In Erlang/OTP 27, +0.0 will no longer be exactly equal to -0.0

jhogberg · May 11, 2023, 6:22am

This seems to have blown up elsewhere on the internet (hi Hacker News!) and a lot of people misunderstand what this change means. Since I can’t reply everywhere I’ll try to explain it here in a manner that hopefully makes more sense for people who are unfamiliar with Erlang:

Like Prolog before us we only have one data type, terms. This means that the language is practically untyped. There are only terms and while you can certainly categorize them if you wish, there are no types in the sense most people use that term.

Functions have a domain over which terms they operate, and going outside their domain results in an exception that’s often analogous to a type error (for example trying to add a list to an integer) which can be mistaken for having traditional types. To make things more confusing, we have functions that can tell you which pre-defined category a term belongs to, like is_atom returning true for all terms that are in the atom space and false for all terms outside of it.

This mixup is so prevalent that even our documentation refers to these pre-defined categories as “types” despite them being nothing more than value spaces, but it’s important to remember that at the end of the day we only have one data type, and that many functions are defined for all terms.
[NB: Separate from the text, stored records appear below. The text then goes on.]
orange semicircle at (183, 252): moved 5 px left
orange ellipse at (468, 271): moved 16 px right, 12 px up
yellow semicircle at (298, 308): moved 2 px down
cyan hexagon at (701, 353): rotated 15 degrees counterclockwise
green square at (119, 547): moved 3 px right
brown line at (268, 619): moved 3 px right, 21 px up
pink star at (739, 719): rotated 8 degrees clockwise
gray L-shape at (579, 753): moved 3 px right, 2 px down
The arithmetic equality operator (==) returns whether two terms are considered arithmetically equal (for clarity it’s defined for all combinations of terms). Primitive non-numeric terms are simply checked for identity, compound terms are compared recursively, and any numeric terms (floats and integers) are compared according to the rules listed in the documentation. This operator will remain unchanged in the future and 0.0 == -0.0 will continue to hold.
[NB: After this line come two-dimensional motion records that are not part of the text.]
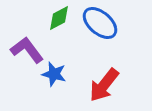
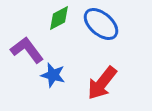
blue ellipse: moved 1 px right, 1 px down
blue star: moved 1 px left, 1 px down
red arrow: moved 2 px left, 2 px up
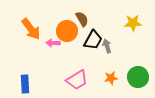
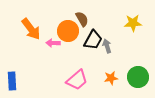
orange circle: moved 1 px right
pink trapezoid: rotated 10 degrees counterclockwise
blue rectangle: moved 13 px left, 3 px up
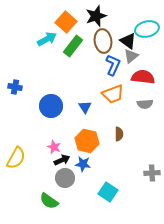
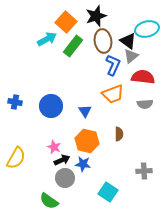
blue cross: moved 15 px down
blue triangle: moved 4 px down
gray cross: moved 8 px left, 2 px up
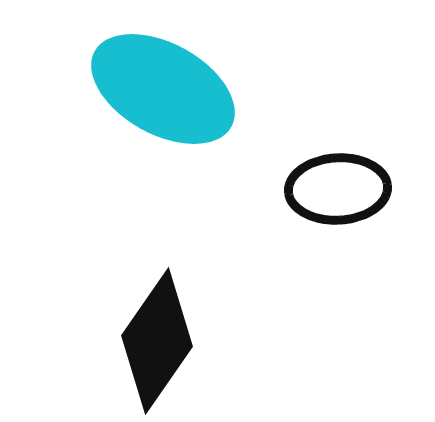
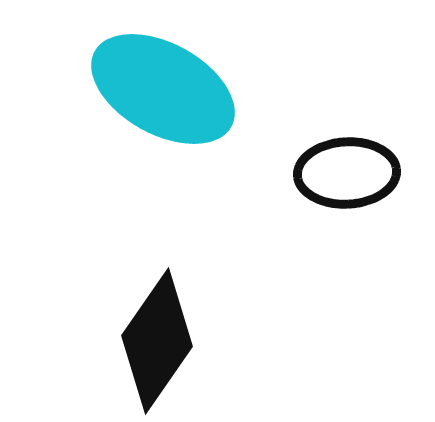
black ellipse: moved 9 px right, 16 px up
This operator covers just about all common uses, but is not enough for code that needs to reason about terms in the general sense, for example sets, memoization, or other things you would use generics for in another language.

For that we have the exact equality operator (=:=) which returns whether two terms are indistinguishable. That is for any terms X and Y, X =:= Y returns whether f(X) =:= f(Y) for all pure functions f.

Since there exists several f that distinguish f(0.0) from f(-0.0), we either have to conclude that those functions are broken (where does that leave copysign?) or say that 0.0 =:= -0.0 should not return true.

We could make it consistent by removing all the things that let us observe the difference, but that removes functionality that people rely on so it’s not much of an option. So what we’ve done so far is to try to sweep these differences deep under the rug and hoping no one notices, one small patch at a time.

Since we’ve never exposed copysign or the other IEEE functions that allow you to observe the sign of zero, it has kind-of-sort-of worked as long as people stayed entirely within Erlang-land. Unfortunately with the rising popularity of GPGPU in general and the Nx library in particular, this bug has been rearing its ugly head with increasing regularity.

Not only because the compiler flubs the constants 0.0 and -0.0 like in the examples earlier in the thread, but because application code does the same. If you want to memoize the result of the aforementioned f(0.0) it will be confused with f(-0.0) unless you invoke some arcane nonsense to keep them apart.

The compiler is just where this bug is most visible. While we can certainly try to make the compiler distinguish between these values at all times there’s nothing we can do for application code, hence our attempt at breaking backwards compatibility. If it fails we’re most likely going to have to throw in the towel on this bug.

Yes.

The compiler will raise a warning whenever 0.0 is used in this manner, so our hope is that it will not be too difficult to find where to change the code.

Yes, we’ll look into it.